### About this task
Up through the line that contains "começar a trabalhar com publicação", retype the entries exactly, beginning at the very first line.

[[ Task material, beginning ]]

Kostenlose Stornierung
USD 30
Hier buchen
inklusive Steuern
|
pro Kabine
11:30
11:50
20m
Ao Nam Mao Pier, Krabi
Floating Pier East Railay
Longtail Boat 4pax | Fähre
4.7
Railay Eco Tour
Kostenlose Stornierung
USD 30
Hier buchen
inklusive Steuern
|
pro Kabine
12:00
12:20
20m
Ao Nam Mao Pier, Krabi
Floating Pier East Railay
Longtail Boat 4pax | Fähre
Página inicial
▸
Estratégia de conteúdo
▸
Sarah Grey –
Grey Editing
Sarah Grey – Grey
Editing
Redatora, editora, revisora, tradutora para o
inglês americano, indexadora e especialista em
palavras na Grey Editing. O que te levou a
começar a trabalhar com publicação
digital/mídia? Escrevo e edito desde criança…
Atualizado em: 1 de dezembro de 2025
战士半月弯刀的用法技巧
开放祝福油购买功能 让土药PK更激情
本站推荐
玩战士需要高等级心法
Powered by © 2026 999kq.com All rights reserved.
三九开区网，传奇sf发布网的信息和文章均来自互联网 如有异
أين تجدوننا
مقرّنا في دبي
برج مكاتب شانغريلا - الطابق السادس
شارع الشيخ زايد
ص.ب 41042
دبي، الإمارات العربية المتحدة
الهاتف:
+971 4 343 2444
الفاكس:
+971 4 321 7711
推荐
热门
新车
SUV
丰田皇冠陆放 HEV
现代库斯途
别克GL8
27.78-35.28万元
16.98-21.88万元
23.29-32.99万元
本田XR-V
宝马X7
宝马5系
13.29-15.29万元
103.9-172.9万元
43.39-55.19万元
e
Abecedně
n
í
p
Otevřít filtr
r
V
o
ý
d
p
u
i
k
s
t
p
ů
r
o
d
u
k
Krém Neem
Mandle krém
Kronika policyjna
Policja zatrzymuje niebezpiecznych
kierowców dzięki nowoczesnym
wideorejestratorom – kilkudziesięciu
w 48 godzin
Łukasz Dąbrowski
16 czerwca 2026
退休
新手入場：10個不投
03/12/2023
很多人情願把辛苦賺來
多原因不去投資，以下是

[[ Task material, end ]]

### Solution to this exercise
Kostenlose Stornierung
USD 30
Hier buchen
inklusive Steuern
|
pro Kabine
11:30
11:50
20m
Ao Nam Mao Pier, Krabi
Floating Pier East Railay
Longtail Boat 4pax | Fähre
4.7
Railay Eco Tour
Kostenlose Stornierung
USD 30
Hier buchen
inklusive Steuern
|
pro Kabine
12:00
12:20
20m
Ao Nam Mao Pier, Krabi
Floating Pier East Railay
Longtail Boat 4pax | Fähre
Página inicial
▸
Estratégia de conteúdo
▸
Sarah Grey –
Grey Editing
Sarah Grey – Grey
Editing
Redatora, editora, revisora, tradutora para o
inglês americano, indexadora e especialista em
palavras na Grey Editing. O que te levou a
começar a trabalhar com publicação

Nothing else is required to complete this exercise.